Figures 4 and 5 shows the space created for the lower incisors in lateral excursion. The benefit of this restoration is that as the composites are worn away the patient can easily replace them to ensure the lower incisors do not suffer anymore tooth wear.
Adding palatal volume to upper anterior teeth
The patient shown in Figure 6 did not like her short teeth and wanted to protect the teeth against further tooth wear.
In this case bonding only to the incisal edges is possible. However a buccal composite veneer allows greater aesthetic control, and adding palatally allows greater occlusal control.
Figure 7 shows the final result, and Figure 8 shows the digital design, with material added coronally to the contact position in ICP. This steepens the patients guidance, however it means the guidance can be altered. This control ensures protrusion is shared on the central incisors, and guidance is on the canines with no interferences posteriorly.
Planning of force distribution results in a more predictable long term result. Rather than just adding composite to the incisal edges.
In order for this treatment to be possible there must be space to add material in ICP.
Figures 9 and 10 show another case where this technique would work well. In Figure 10 we can see the space palatally on the upper incisors coronal to the ICP.
When not to restore conformatively
When there is no space in ICP, or there is generalised tooth wear that needs restoring, then a conformative approach is not useful. There are then two approaches:
- Reorganise the patients occlusion
- Orthodontics to move the patients teeth, in order to make space and allow a conformative approach.
Figure 11 shows a patient with generalised tooth wear, an unstable ICP, and a heavily restored dentition.
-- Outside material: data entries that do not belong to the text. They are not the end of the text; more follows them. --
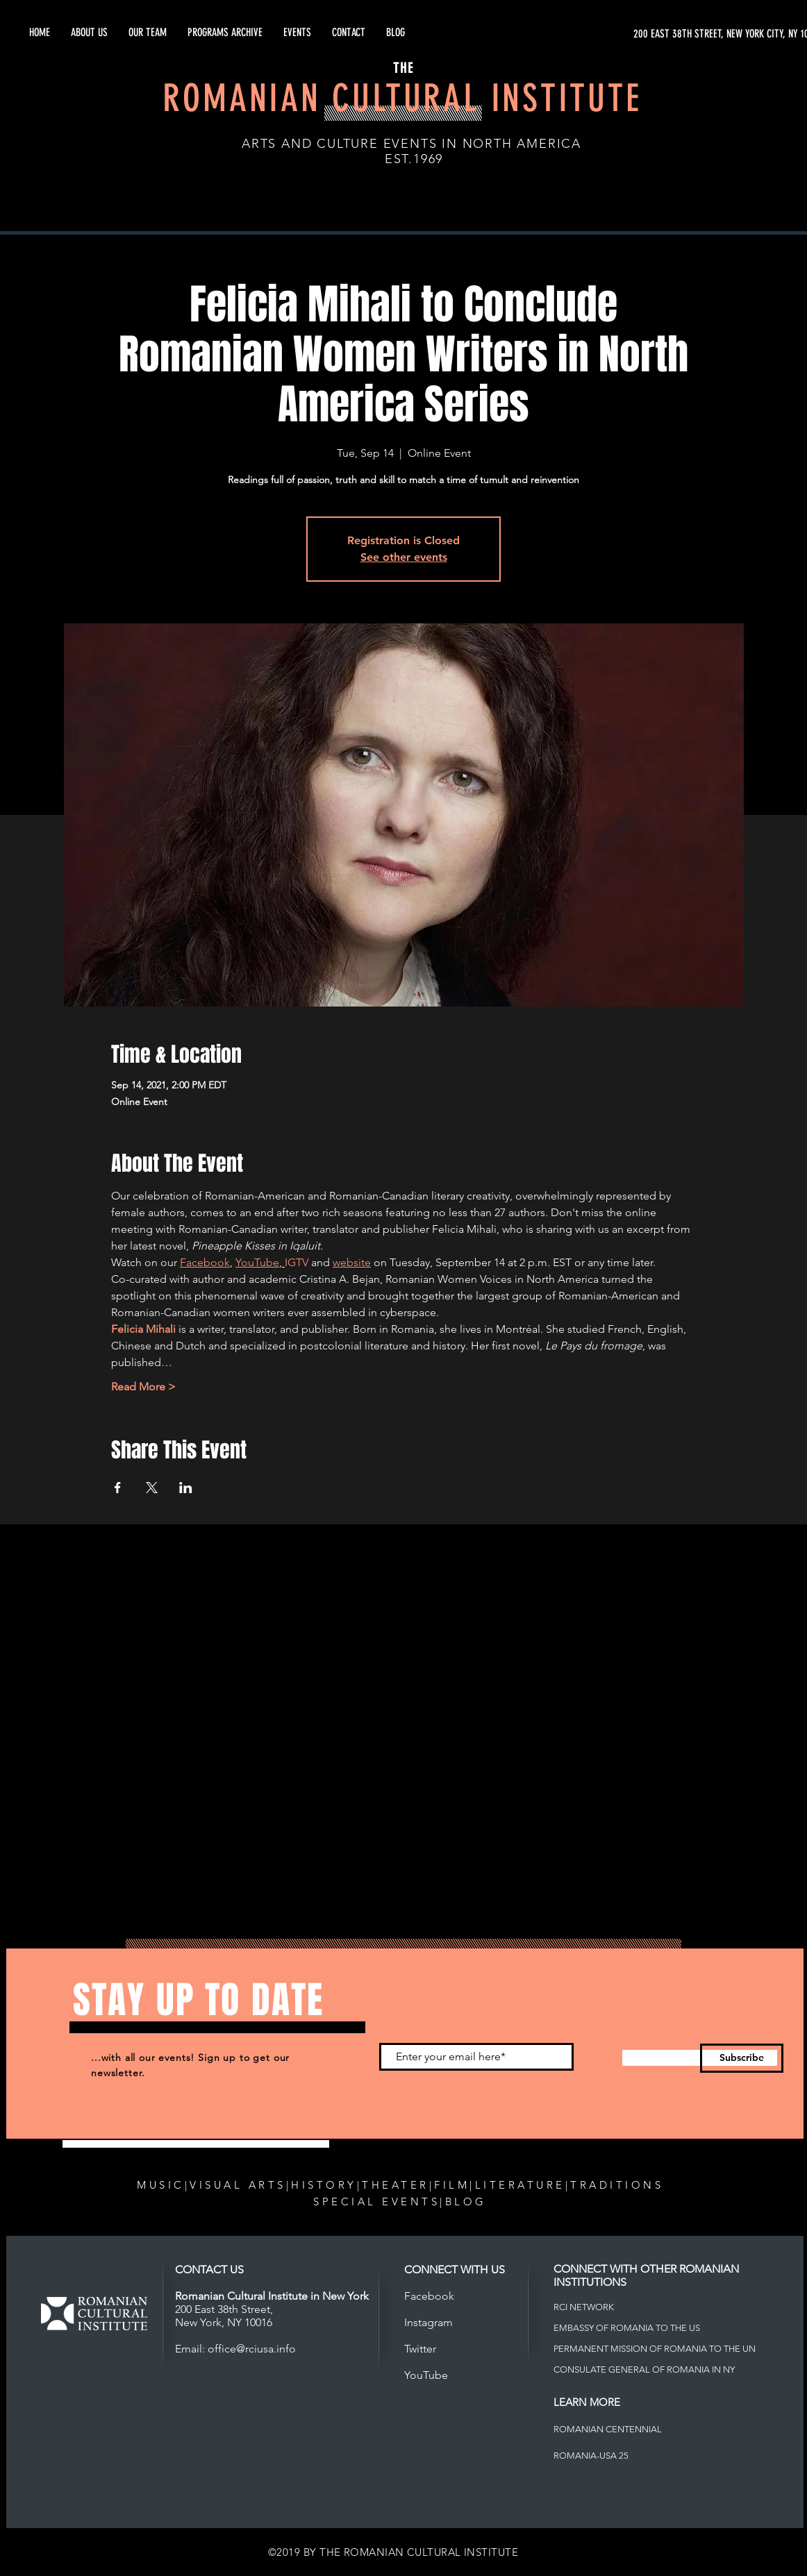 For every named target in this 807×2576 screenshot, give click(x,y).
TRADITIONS (616, 2184)
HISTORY (324, 2184)
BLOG (466, 2201)
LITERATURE (520, 2184)
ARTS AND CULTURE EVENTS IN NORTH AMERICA (411, 143)
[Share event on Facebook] (117, 1487)
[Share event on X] (151, 1487)
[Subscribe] (741, 2058)
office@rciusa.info (252, 2348)
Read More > (143, 1386)
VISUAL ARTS (238, 2184)
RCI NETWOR (581, 2307)
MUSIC (161, 2184)
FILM (451, 2184)
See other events (403, 557)
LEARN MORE (587, 2402)
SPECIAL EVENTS (376, 2201)
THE (403, 68)
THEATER (395, 2184)
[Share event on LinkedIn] (185, 1487) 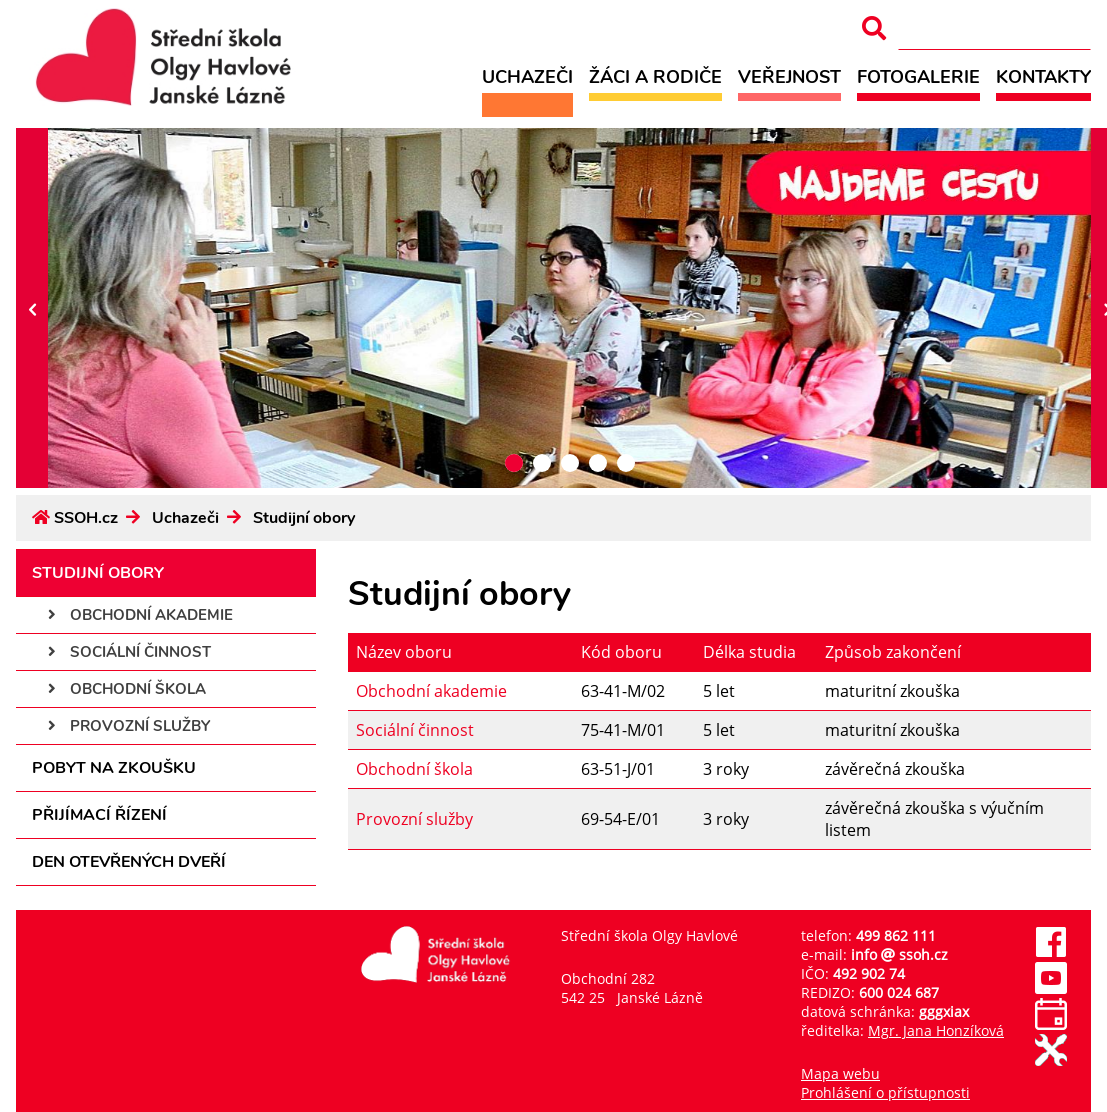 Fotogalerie (918, 76)
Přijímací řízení (99, 815)
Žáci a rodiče (655, 76)
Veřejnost (789, 76)
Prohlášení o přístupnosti (885, 1092)
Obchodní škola (127, 689)
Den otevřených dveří (129, 862)
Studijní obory (304, 518)
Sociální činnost (129, 652)
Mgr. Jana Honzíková (936, 1030)
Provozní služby (129, 726)
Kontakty (1043, 76)
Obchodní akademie (140, 615)
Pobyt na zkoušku (114, 768)
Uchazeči (527, 76)
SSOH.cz (86, 518)
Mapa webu (840, 1073) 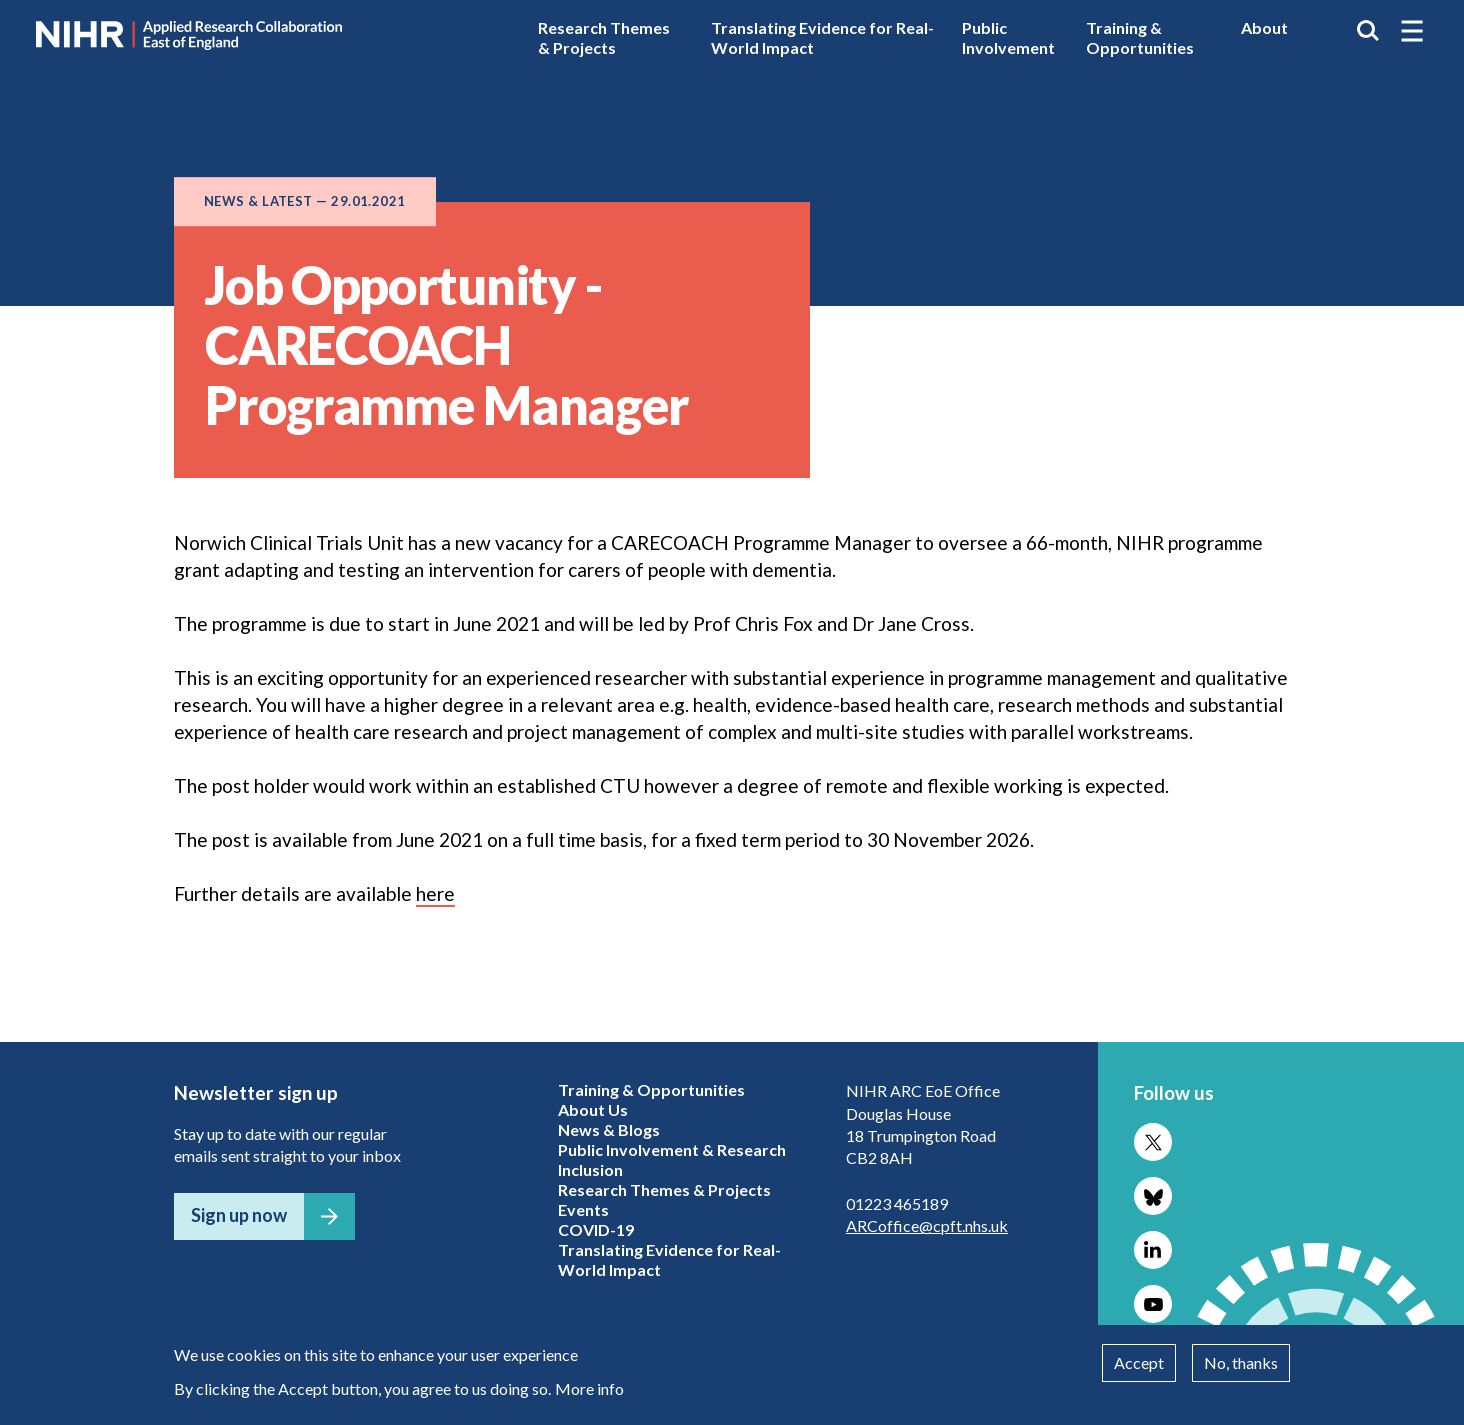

This dentition needs an overhaul and is not suitable for treating conformatively.
Figure 12 shows a patient with severe tooth wear, and no room for restorations in ICP (common on class III or class II div 2 patients).
In this instance we referred the patient for orthodontics, which will create space for palatal restorations in order to improve the aesthetics, and the occlusal stability.
Please do get in touch with us at [email protected] if you have any questions about erosive tooth wear, or prosthodontics in general. We are also happy to answer case related questions. Below is a question following the last Prosthodontips article.
What materials do you use to take a definitive impression of an edentulous arch?
A lot of this is down to personal preference.
We use a non-perforated special tray, which is either spaced or non-spaced. In general, we use pink stick or green stick impression compound to border mould, and then either zinc oxide eugenol if using a non-spaced tray, and a medium or light body silicone when using a spaced special tray.
Zinc oxide eugenol is very accurate, but do not use it where there are undercuts present. It is also very brittle, and is therefore difficult to transport.
Silicone is visco-elastic, so can be used in small undercuts, and it remains dimensionally stable, so transportation is much easier.